Afin de maintenir l’intégrité du processus électoral, le
dépouillement doit générer des résultats valables, exacts et acceptés par l’ensemble
des participants. Pour y parvenir, il est nécessaire de prendre un certain
nombre de mesures.
Le dépouillement doit être réalisé dès
que possible après la fermeture des bureaux de vote.
Plus la période avant le dépouillement des bulletins est longue,
plus les risques de falsification des résultats sont élevés. Cependant, avant
de commencer le dépouillement, il est nécessaire de s’assurer de la sécurité du
lieu et de la présence d’observateurs.
En cas de problème d’intimidation ou de sécurité, le dépouillement
au bureau de vote peut s’avérer impossible.

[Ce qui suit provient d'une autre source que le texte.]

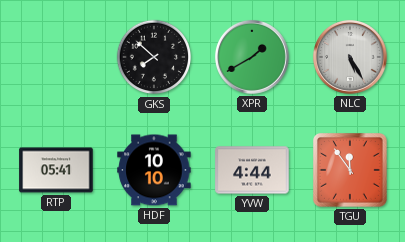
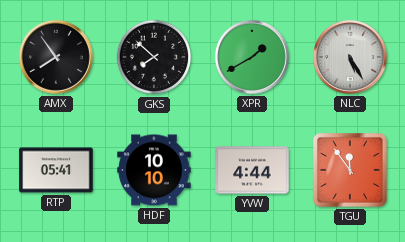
AMX: none -> 7:54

Dans ce cas, il peut être réalisé
dans un autre lieu (par exemple, un centre régional) où les provenant bulletins
de plusieurs bureaux sont réunis avant le dépouillement. Plusieurs pays, y
compris l’Afrique du Sud, ont intégré
cette disposition dans leur loi électorale : elle offre aux
administrateurs électoraux une certaine liberté pour déplacer le lieu du
dépouillement, si nécessaire.
L’intention de vote de l’électeur doit
être correctement déterminée.
Il peut arriver que les électeurs marquent leurs bulletins en
dehors de la case ou de l’espace réservé à cet effet. Il devient alors
difficile de savoir comment compter le vote. Une interprétation trop stricte
des règles peut invalider un vote par ailleurs valide.
Le mieux dans ce domaine est d’adopter, par le biais de la
législation, une approche en trois étapes, en examinant tout d’abord si l’électeur
a fait une marque, et dans la zone prévue à cet effet ; de voir ensuite si
d’autres marques (qui pourraient être interprétés comme de possibles votes
alternatifs, des éléments de preuve de détérioration du bulletin ou
permettraient d’identifier l’électeur) ont été faites ailleurs ; et enfin,
tenter de déterminer l’intention apparente de l’électeur, lorsque les deux
premiers critères ne sont pas suffisants pour résoudre le problème. (Cette
approche a, entre autres, été adoptée dans le Code électoral de l’ex-République yougoslave de Macédoine.) Dans les cas où une telle approche est adoptée, il est absolument
nécessaire que le responsable du dépouillement présente le bulletin posant
problème et sollicite l’opinion des personnes présentes, y compris les membres
du comité de vote et les superviseurs des candidats/partis.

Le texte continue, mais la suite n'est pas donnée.